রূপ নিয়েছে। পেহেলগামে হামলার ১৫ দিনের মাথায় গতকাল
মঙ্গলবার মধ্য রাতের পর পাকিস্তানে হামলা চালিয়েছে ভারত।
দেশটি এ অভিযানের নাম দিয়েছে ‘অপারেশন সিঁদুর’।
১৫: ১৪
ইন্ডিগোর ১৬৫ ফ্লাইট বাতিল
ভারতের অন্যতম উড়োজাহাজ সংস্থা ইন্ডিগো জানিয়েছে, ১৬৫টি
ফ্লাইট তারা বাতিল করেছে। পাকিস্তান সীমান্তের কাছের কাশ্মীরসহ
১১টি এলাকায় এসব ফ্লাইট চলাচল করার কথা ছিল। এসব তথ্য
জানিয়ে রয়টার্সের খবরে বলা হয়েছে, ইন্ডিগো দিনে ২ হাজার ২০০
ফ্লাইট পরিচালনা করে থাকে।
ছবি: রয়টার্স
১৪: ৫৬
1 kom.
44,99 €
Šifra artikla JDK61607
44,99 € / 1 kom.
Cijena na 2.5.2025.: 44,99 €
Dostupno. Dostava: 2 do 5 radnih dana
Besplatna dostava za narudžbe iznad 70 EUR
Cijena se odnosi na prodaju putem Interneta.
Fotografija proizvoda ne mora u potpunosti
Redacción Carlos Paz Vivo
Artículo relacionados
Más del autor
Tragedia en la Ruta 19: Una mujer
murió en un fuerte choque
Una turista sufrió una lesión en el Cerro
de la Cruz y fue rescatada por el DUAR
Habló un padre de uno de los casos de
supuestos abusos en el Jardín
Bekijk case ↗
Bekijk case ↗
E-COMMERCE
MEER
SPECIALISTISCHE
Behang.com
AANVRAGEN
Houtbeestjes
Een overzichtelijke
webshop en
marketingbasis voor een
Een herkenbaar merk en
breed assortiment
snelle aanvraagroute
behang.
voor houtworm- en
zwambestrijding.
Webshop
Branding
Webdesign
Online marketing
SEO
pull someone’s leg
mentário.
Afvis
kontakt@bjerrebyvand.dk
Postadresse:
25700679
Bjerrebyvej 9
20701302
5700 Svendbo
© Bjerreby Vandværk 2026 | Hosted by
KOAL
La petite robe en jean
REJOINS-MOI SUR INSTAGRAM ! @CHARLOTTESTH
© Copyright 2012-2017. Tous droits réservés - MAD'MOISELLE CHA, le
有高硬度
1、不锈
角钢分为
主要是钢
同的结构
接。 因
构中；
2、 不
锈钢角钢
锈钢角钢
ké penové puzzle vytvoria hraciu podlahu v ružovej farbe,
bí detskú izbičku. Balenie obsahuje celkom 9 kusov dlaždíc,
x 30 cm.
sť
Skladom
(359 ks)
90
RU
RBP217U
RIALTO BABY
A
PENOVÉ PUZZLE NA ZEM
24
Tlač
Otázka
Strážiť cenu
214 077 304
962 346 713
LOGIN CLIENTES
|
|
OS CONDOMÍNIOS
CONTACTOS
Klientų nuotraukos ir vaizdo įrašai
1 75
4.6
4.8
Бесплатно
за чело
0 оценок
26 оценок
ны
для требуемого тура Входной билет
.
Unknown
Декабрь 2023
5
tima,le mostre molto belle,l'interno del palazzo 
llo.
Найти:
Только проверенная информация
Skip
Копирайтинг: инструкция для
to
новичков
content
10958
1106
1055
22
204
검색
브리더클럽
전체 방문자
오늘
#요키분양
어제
^^^^^^^^
**WORK INSTRUCTIONS:** Where does the string "Cijena" appear in the records above? Show every line that holds it.

**ANSWER BOX:**
Cijena na 2.5.2025.: 44,99 €
Cijena se odnosi na prodaju putem Interneta.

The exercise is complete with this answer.